In mid-June, the government proposed regulatory changes that would allow those who test positive for COVID-19 to be asked about their race, income, languages spoken and household size.

The questions are optional and the government said personal privacy would be protected. Since then, not much has been said about the data collection.

The ICES report said they were limited in the creation of the report by incomplete immigration data and could only include information on immigrants or refugees who landed in Ontario from January 1985 to May 2017 and who became permanent residents. They also included second-generation immigrant children under the age of 19 who were born in Ontario to permanent residents.

A “newcomer,” a status defined separately from an immigrant or refugee, is described as an individual who became eligible for OHIP after May 31, 2017

The authors also noted that ICES lacked data on “important risk factors for testing and positivity” such as occupation and living conditions.

“We currently do not have comprehensive data on important outcomes such as hospitalization and death,” the report says. “We have data on demographic and some census-based characteristics but not on the critical structural factors that play an important role in shaping inequities.”

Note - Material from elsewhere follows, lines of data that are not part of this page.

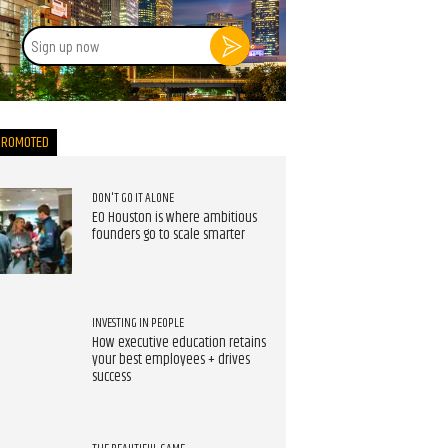
Sign
up
now
PROMOTED
DON'T GO IT ALONE
EO Houston is where ambitious
founders go to scale smarter
INVESTING IN PEOPLE
How executive education retains
your best employees + drives
success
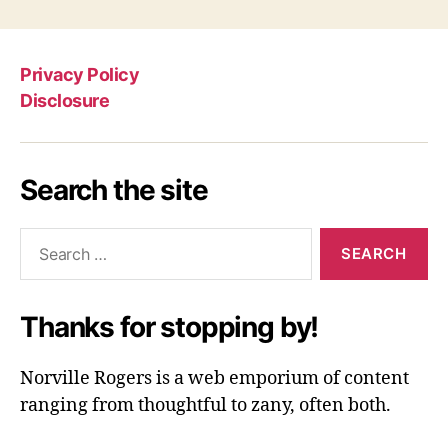
Privacy Policy
Disclosure
Search the site
Search
for:
Thanks for stopping by!
Norville Rogers is a web emporium of content
ranging from thoughtful to zany, often both.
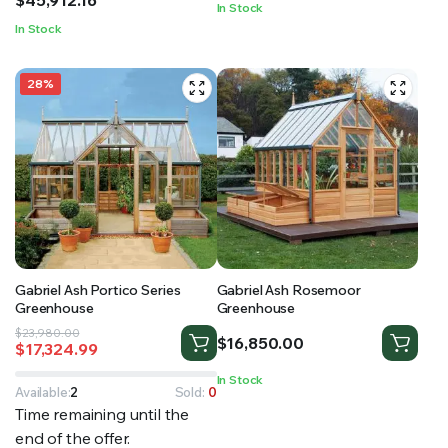
In Stock
through
In Stock
$45,912.16
28%
Gabriel Ash Portico Series
Gabriel Ash Rosemoor
Greenhouse
Greenhouse
Original
Current
$
23,980.00
$
16,850.00
$
17,324.99
price
price
was:
is:
In Stock
$23,980.00.
$17,324.99.
Available:
2
Sold:
0
Time remaining until the
end of the offer.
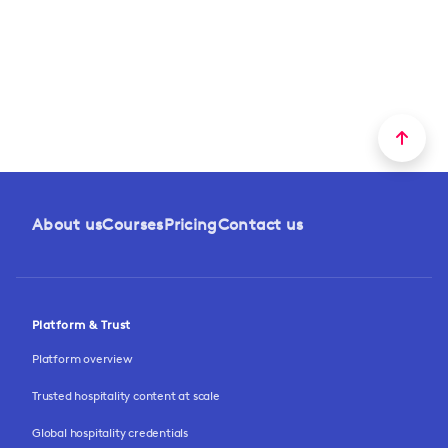
About us
Courses
Pricing
Contact us
Platform & Trust
Platform overview
Trusted hospitality content at scale
Global hospitality credentials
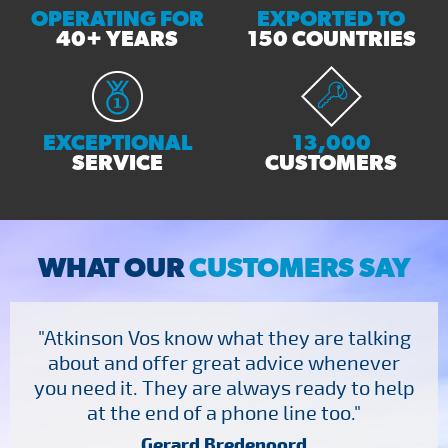
OPERATING FOR
EXPORTED TO
40+ YEARS
150 COUNTRIES
EXCEPTIONAL
13,000
SERVICE
CUSTOMERS
WHAT OUR
CUSTOMERS SAY
"Atkinson Vos know what they are talking
about and offer great advice whenever
you need it. They are always ready to help
at the end of a phone line too."
Gerard Bredenoord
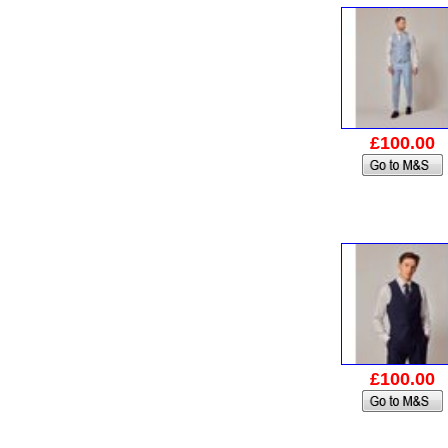
£100.00
£100.00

ICES was able to access information on the health-care sector. The report found that employment as a health-care worker, especially among women, accounted for a disproportionate number of COVID-19 cases among immigrants and refugees. Among the 36 per cent of women employed as health-care workers and who tested positive in Ontario, 45 per cent were within that demographic.

Inequities ‘are complex’ and often rooted in racism

The report suggests that the “causes of these inequities are complex and often rooted in social and structural inequities, including systemic racism.”

It notes that a large proportion of immigrants, refugees and newcomers to Canada hold temporary or minimum-wage jobs at facilities where physical distancing is difficult. These positions may also not have paid sick leave or other health benefits.

ICES says that employment in any of these sectors— such as occupations in retail, factories or transportation– “is considered precarious” and could impact testing and quarantine.

Other factors such as language barriers, education and accessibility to quality healthcare could impact whether a person gets a COVID-19 test.

The not-for-profit is calling for more accessible testing options ahead of a possible second-wave in the fall as well as better training and enforcement of safety measures for those at risk of COVID-19 exposure in the workplace.

“A continued focus is needed on securing funding to house those who cannot safely quarantine in their homes or are homeless, as well as for income supplements for workers must quarantine who do not have employer-sponsored sick leave,” the report says.

The report also noted that the findings should be interpreted in the context of Ontario’s testing strategy. Initially, local public health units were only testing those in essential workplaces, those who had recently travelled and for those with acute medical conditions. Later that strategy evolved to include long-term care homes, hospitalized patients, and the general population, including asymptomatic patients.

“This means that some groups are over-represented in the testing numbers and that positive cases include those who were symptomatic at the time of testing, as well as those who were asymptomatic,” the report says.

“This may distort some associations of characteristics with both testing rates and potential to test positive. It also means that there is an unknown number of untested infected individuals in the general population.